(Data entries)
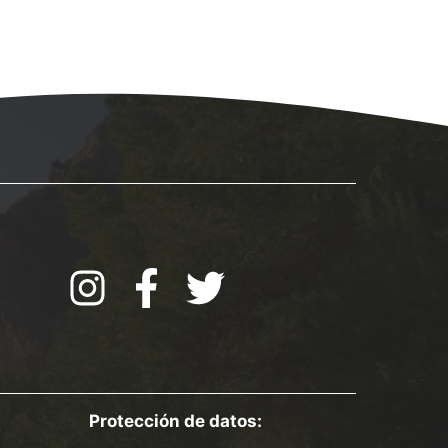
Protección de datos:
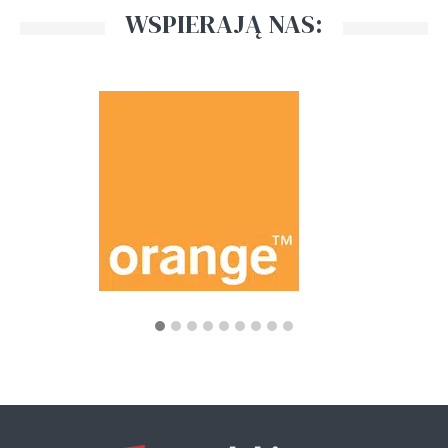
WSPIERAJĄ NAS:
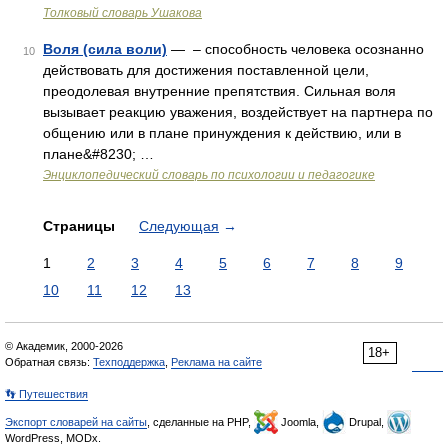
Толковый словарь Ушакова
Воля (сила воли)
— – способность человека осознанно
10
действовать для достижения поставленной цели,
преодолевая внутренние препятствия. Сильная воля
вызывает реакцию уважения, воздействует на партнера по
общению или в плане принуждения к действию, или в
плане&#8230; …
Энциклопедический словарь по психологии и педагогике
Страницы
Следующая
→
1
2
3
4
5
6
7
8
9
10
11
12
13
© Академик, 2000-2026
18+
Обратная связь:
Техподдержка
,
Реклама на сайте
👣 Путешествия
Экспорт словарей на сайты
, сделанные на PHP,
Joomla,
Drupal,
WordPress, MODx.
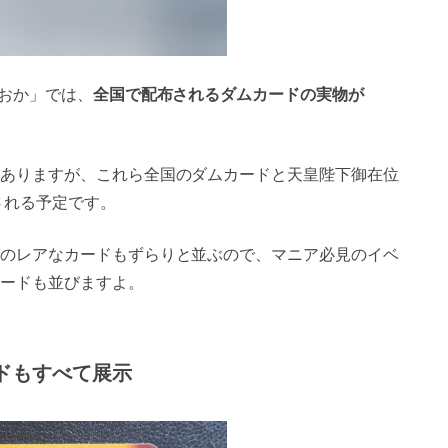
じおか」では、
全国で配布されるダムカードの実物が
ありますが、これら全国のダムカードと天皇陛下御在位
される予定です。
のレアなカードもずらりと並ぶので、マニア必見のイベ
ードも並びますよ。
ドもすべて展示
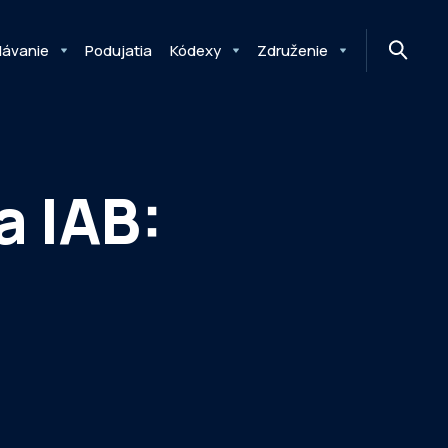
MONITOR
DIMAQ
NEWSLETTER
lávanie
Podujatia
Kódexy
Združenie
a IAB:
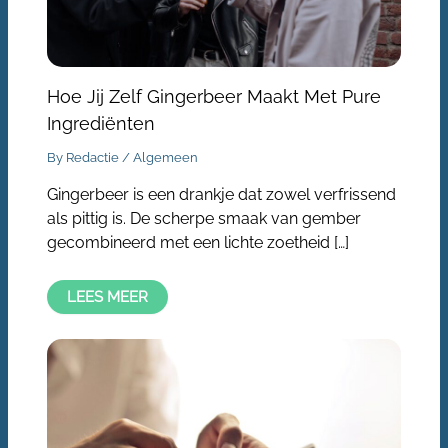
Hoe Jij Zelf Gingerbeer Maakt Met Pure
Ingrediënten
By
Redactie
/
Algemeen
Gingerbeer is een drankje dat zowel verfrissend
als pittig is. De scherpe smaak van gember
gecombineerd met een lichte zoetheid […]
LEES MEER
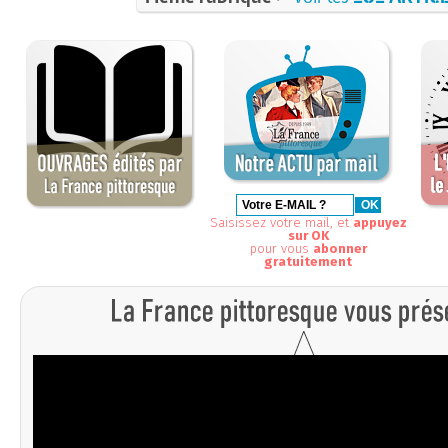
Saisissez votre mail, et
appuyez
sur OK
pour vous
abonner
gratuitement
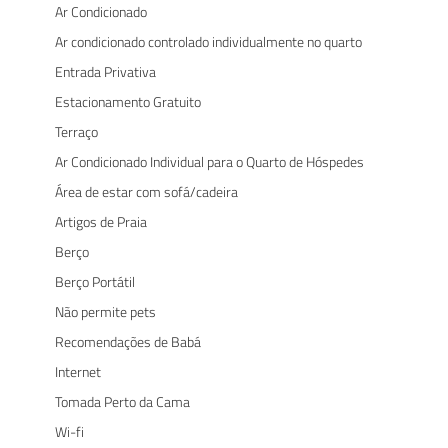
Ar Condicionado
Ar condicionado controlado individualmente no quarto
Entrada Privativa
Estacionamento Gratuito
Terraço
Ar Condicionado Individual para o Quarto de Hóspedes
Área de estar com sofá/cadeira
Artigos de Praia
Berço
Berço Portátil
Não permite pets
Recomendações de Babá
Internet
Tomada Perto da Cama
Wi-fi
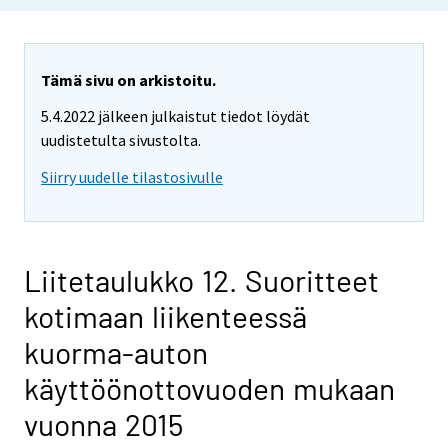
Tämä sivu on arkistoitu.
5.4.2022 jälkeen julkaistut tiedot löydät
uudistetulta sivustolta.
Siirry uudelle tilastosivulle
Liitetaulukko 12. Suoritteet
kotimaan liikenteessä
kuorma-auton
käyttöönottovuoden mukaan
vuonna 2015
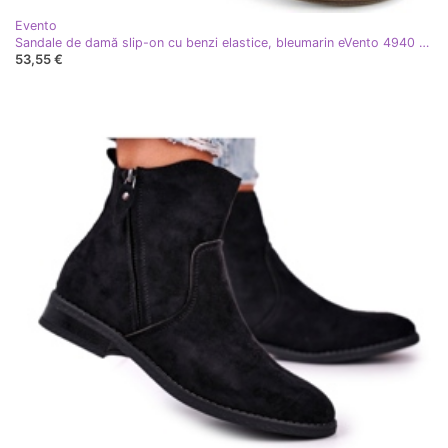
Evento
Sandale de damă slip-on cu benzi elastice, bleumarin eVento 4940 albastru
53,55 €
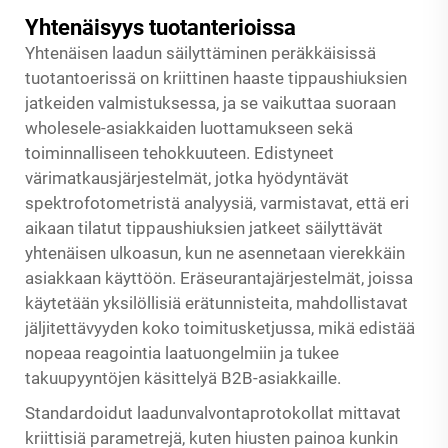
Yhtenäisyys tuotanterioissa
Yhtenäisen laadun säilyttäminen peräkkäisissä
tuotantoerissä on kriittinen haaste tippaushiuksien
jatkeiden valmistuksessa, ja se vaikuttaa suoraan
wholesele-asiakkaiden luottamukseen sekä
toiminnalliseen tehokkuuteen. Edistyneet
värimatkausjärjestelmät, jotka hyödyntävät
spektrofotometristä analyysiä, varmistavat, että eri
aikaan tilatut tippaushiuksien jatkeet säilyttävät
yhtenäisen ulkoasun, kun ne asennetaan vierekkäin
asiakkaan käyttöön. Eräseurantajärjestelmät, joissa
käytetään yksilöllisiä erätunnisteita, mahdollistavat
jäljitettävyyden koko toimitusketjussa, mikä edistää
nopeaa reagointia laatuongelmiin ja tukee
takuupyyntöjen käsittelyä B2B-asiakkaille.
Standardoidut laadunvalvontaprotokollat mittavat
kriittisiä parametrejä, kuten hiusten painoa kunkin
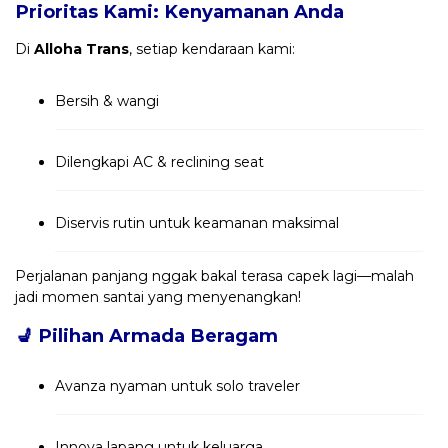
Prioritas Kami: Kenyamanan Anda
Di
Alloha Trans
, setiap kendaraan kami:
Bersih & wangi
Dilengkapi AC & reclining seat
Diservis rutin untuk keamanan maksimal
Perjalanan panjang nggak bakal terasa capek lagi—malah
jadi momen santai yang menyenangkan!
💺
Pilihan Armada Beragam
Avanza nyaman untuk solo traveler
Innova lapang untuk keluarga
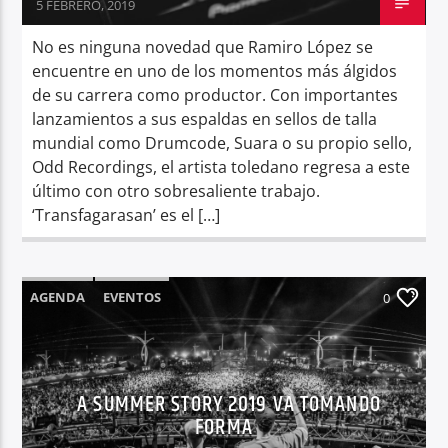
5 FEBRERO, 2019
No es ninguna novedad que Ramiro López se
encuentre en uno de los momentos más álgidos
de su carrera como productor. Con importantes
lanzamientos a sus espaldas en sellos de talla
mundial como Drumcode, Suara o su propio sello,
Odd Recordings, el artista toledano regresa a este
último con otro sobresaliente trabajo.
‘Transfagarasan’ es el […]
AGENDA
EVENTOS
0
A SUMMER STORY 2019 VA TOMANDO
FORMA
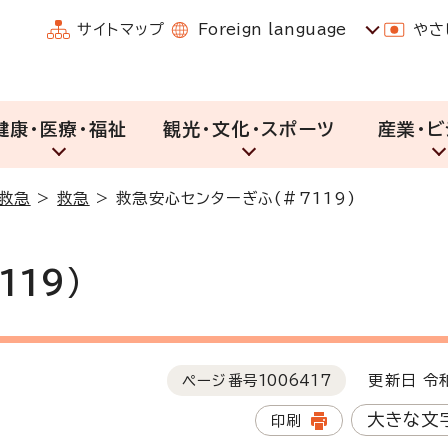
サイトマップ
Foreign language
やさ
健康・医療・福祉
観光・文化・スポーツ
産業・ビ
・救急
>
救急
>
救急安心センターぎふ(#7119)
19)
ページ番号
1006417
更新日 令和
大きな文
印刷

=== Work required ===
Return the records above exactly as written. Do not include their images.

=== Task output ===
Protección de datos:
WSPIERAJĄ NAS:
Толковый словарь Ушакова
Воля (сила воли)
— – способность человека осознанно
10
действовать для достижения поставленной цели,
преодолевая внутренние препятствия. Сильная воля
вызывает реакцию уважения, воздействует на партнера по
общению или в плане принуждения к действию, или в
плане&#8230; …
Энциклопедический словарь по психологии и педагогике
Страницы
Следующая
→
1
2
3
4
5
6
7
8
9
10
11
12
13
© Академик, 2000-2026
18+
Обратная связь:
Техподдержка
,
Реклама на сайте
👣 Путешествия
Экспорт словарей на сайты
, сделанные на PHP,
Joomla,
Drupal,
WordPress, MODx.
じおか」では、
全国で配布されるダムカードの実物が
ありますが、これら全国のダムカードと天皇陛下御在位
される予定です。
のレアなカードもずらりと並ぶので、マニア必見のイベ
ードも並びますよ。
ドもすべて展示
MONITOR
DIMAQ
NEWSLETTER
lávanie
Podujatia
Kódexy
Združenie
a IAB:
Hoe Jij Zelf Gingerbeer Maakt Met Pure
Ingrediënten
By
Redactie
/
Algemeen
Gingerbeer is een drankje dat zowel verfrissend
als pittig is. De scherpe smaak van gember
gecombineerd met een lichte zoetheid […]
LEES MEER
Saisissez votre mail, et
appuyez
sur OK
pour vous
abonner
gratuitement
Ar Condicionado
Ar condicionado controlado individualmente no quarto
Entrada Privativa
Estacionamento Gratuito
Terraço
Ar Condicionado Individual para o Quarto de Hóspedes
Área de estar com sofá/cadeira
Artigos de Praia
Berço
Berço Portátil
Não permite pets
Recomendações de Babá
Internet
Tomada Perto da Cama
Wi-fi
Tämä sivu on arkistoitu.
5.4.2022 jälkeen julkaistut tiedot löydät
uudistetulta sivustolta.
Siirry uudelle tilastosivulle
Liitetaulukko 12. Suoritteet
kotimaan liikenteessä
kuorma-auton
käyttöönottovuoden mukaan
vuonna 2015
Evento
Sandale de damă slip-on cu benzi elastice, bleumarin eVento 4940 albastru
53,55 €
Yhtenäisyys tuotanterioissa
Yhtenäisen laadun säilyttäminen peräkkäisissä
tuotantoerissä on kriittinen haaste tippaushiuksien
jatkeiden valmistuksessa, ja se vaikuttaa suoraan
wholesele-asiakkaiden luottamukseen sekä
toiminnalliseen tehokkuuteen. Edistyneet
värimatkausjärjestelmät, jotka hyödyntävät
spektrofotometristä analyysiä, varmistavat, että eri
aikaan tilatut tippaushiuksien jatkeet säilyttävät
yhtenäisen ulkoasun, kun ne asennetaan vierekkäin
asiakkaan käyttöön. Eräseurantajärjestelmät, joissa
käytetään yksilöllisiä erätunnisteita, mahdollistavat
jäljitettävyyden koko toimitusketjussa, mikä edistää
nopeaa reagointia laatuongelmiin ja tukee
takuupyyntöjen käsittelyä B2B-asiakkaille.
Standardoidut laadunvalvontaprotokollat mittavat
kriittisiä parametrejä, kuten hiusten painoa kunkin
Prioritas Kami: Kenyamanan Anda
Di
Alloha Trans
, setiap kendaraan kami:
Bersih & wangi
Dilengkapi AC & reclining seat
Diservis rutin untuk keamanan maksimal
Perjalanan panjang nggak bakal terasa capek lagi—malah
jadi momen santai yang menyenangkan!
💺
Pilihan Armada Beragam
Avanza nyaman untuk solo traveler
Innova lapang untuk keluarga
5 FEBRERO, 2019
No es ninguna novedad que Ramiro López se
encuentre en uno de los momentos más álgidos
de su carrera como productor. Con importantes
lanzamientos a sus espaldas en sellos de talla
mundial como Drumcode, Suara o su propio sello,
Odd Recordings, el artista toledano regresa a este
último con otro sobresaliente trabajo.
‘Transfagarasan’ es el […]
AGENDA
EVENTOS
0
A SUMMER STORY 2019 VA TOMANDO
FORMA
サイトマップ
Foreign language
やさ
健康・医療・福祉
観光・文化・スポーツ
産業・ビ
・救急
>
救急
>
救急安心センターぎふ(#7119)
19)
ページ番号
1006417
更新日 令和
大きな文
印刷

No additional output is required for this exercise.